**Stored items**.
▼

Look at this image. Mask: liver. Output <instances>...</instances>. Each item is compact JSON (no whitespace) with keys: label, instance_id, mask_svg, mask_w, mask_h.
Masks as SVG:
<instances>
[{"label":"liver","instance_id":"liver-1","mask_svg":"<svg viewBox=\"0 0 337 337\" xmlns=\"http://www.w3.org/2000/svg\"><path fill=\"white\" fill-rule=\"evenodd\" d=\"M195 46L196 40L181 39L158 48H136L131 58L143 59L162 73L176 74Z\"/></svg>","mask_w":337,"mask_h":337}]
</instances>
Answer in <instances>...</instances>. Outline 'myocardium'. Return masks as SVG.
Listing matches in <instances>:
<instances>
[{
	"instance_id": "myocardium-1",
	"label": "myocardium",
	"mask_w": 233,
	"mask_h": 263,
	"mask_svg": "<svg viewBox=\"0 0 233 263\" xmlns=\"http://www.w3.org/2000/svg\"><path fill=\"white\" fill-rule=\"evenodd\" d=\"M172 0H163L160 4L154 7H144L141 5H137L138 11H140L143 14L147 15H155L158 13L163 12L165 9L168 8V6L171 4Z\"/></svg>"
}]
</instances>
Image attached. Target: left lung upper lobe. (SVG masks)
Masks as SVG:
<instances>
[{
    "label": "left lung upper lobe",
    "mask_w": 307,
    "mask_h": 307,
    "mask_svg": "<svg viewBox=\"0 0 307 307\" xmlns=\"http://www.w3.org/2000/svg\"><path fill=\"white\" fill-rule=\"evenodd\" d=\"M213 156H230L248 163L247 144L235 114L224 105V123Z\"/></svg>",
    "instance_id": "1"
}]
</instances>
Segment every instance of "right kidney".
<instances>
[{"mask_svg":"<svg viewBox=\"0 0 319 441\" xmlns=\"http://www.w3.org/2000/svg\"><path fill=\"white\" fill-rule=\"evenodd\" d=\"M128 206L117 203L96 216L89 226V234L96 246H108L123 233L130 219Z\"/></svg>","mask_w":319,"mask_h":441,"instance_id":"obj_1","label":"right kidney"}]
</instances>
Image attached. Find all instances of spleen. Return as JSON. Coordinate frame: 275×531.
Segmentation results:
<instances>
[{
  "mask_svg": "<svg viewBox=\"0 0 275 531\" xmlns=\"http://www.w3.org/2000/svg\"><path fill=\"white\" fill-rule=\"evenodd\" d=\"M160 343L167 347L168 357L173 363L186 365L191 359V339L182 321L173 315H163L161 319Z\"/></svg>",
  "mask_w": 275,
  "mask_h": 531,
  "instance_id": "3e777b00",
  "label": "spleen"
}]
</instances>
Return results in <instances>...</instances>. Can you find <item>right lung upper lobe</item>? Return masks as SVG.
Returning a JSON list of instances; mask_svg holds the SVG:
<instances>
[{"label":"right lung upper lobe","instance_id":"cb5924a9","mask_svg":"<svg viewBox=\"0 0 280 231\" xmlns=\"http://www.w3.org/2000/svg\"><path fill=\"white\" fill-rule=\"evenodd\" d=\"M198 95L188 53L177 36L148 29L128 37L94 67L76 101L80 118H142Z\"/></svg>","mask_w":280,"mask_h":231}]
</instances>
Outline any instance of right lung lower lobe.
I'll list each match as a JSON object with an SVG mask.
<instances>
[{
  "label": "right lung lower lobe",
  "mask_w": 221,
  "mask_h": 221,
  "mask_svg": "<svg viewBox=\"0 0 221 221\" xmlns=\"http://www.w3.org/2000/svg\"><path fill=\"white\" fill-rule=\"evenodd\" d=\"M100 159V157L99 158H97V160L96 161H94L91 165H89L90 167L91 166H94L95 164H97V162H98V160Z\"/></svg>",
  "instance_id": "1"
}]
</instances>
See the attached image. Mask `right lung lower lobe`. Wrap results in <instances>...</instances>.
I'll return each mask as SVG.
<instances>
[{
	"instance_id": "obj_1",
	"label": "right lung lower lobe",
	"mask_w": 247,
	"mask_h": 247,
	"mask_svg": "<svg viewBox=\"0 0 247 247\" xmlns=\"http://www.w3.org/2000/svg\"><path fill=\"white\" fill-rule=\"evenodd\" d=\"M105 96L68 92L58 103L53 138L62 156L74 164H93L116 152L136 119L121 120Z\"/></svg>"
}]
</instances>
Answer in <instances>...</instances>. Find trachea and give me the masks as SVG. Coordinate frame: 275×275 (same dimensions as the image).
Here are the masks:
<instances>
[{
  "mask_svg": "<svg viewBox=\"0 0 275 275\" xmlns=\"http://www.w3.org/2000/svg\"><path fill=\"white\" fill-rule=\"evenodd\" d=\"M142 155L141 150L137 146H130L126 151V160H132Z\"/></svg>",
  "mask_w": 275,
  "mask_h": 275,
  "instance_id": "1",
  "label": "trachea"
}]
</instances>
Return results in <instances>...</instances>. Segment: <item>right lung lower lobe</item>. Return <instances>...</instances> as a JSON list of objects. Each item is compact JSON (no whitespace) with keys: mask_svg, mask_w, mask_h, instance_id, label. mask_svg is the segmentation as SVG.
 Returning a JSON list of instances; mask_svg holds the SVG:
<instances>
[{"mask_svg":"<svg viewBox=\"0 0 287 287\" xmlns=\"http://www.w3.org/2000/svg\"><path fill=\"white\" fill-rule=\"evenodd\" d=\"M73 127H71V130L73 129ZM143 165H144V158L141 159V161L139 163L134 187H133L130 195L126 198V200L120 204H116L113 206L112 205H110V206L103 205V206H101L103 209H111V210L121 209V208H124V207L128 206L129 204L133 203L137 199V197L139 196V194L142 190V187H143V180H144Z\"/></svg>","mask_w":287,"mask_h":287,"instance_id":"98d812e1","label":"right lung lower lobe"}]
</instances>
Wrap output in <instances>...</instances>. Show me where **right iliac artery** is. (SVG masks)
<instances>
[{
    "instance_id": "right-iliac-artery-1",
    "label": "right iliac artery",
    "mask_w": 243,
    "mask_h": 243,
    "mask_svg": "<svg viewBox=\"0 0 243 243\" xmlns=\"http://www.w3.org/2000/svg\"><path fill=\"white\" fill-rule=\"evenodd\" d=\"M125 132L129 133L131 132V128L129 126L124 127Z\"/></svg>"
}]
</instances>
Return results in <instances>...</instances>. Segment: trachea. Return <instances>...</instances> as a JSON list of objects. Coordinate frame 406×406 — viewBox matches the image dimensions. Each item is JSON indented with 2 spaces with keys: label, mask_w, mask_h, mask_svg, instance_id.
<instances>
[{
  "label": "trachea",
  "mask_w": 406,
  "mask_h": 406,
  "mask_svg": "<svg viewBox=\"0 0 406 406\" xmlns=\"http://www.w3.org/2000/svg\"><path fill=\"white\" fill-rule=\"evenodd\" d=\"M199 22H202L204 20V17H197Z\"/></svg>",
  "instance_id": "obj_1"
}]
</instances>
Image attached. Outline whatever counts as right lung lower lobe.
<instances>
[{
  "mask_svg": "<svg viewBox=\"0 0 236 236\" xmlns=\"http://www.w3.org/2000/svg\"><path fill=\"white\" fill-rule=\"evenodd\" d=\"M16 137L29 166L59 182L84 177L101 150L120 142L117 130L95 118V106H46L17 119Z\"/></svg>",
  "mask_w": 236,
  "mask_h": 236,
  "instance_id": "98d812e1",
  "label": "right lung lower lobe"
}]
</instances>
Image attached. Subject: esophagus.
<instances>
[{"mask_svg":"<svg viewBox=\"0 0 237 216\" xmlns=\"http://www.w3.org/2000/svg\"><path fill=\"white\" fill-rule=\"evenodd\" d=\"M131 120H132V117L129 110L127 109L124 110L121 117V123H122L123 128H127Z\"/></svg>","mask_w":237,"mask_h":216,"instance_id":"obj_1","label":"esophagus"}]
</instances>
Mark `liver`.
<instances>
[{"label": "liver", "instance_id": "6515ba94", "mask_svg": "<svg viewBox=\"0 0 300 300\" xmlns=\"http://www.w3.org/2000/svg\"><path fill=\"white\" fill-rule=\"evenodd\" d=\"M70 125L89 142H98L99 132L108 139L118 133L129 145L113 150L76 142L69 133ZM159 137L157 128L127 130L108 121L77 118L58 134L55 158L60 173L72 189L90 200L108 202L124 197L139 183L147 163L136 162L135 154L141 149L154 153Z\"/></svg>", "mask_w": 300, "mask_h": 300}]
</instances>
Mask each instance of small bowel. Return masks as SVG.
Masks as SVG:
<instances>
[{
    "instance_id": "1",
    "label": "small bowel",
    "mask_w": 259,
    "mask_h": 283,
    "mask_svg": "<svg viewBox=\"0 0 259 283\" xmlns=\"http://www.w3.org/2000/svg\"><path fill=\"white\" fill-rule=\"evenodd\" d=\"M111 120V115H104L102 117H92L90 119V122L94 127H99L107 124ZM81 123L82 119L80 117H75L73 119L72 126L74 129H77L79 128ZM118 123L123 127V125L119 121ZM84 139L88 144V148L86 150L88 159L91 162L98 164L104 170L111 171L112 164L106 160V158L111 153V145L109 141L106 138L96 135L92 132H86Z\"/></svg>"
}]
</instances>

▲

Give back the lines above exactly, from the one with "Image attached. Subject: esophagus." through the last line.

Image attached. Subject: esophagus.
<instances>
[{"mask_svg":"<svg viewBox=\"0 0 237 216\" xmlns=\"http://www.w3.org/2000/svg\"><path fill=\"white\" fill-rule=\"evenodd\" d=\"M131 120H132V117L129 110L127 109L124 110L121 117V123H122L123 128H127Z\"/></svg>","mask_w":237,"mask_h":216,"instance_id":"obj_1","label":"esophagus"}]
</instances>
Mark `liver`.
<instances>
[{"label": "liver", "instance_id": "6515ba94", "mask_svg": "<svg viewBox=\"0 0 300 300\" xmlns=\"http://www.w3.org/2000/svg\"><path fill=\"white\" fill-rule=\"evenodd\" d=\"M70 125L89 142H98L99 132L108 139L118 133L129 145L113 150L76 142L69 133ZM159 137L157 128L127 130L108 121L77 118L58 134L55 158L60 173L72 189L90 200L108 202L124 197L139 183L147 163L136 162L135 154L141 149L154 153Z\"/></svg>", "mask_w": 300, "mask_h": 300}]
</instances>
Mask each instance of small bowel. Return masks as SVG.
Masks as SVG:
<instances>
[{
    "instance_id": "1",
    "label": "small bowel",
    "mask_w": 259,
    "mask_h": 283,
    "mask_svg": "<svg viewBox=\"0 0 259 283\" xmlns=\"http://www.w3.org/2000/svg\"><path fill=\"white\" fill-rule=\"evenodd\" d=\"M111 120V115H104L102 117H92L90 119V122L94 127H99L107 124ZM81 123L82 119L80 117H75L73 119L72 126L74 129H77L79 128ZM118 123L123 127V125L119 121ZM84 139L88 144V148L86 150L88 159L91 162L98 164L104 170L111 171L112 164L106 160V158L111 153V145L109 141L106 138L96 135L92 132H86Z\"/></svg>"
}]
</instances>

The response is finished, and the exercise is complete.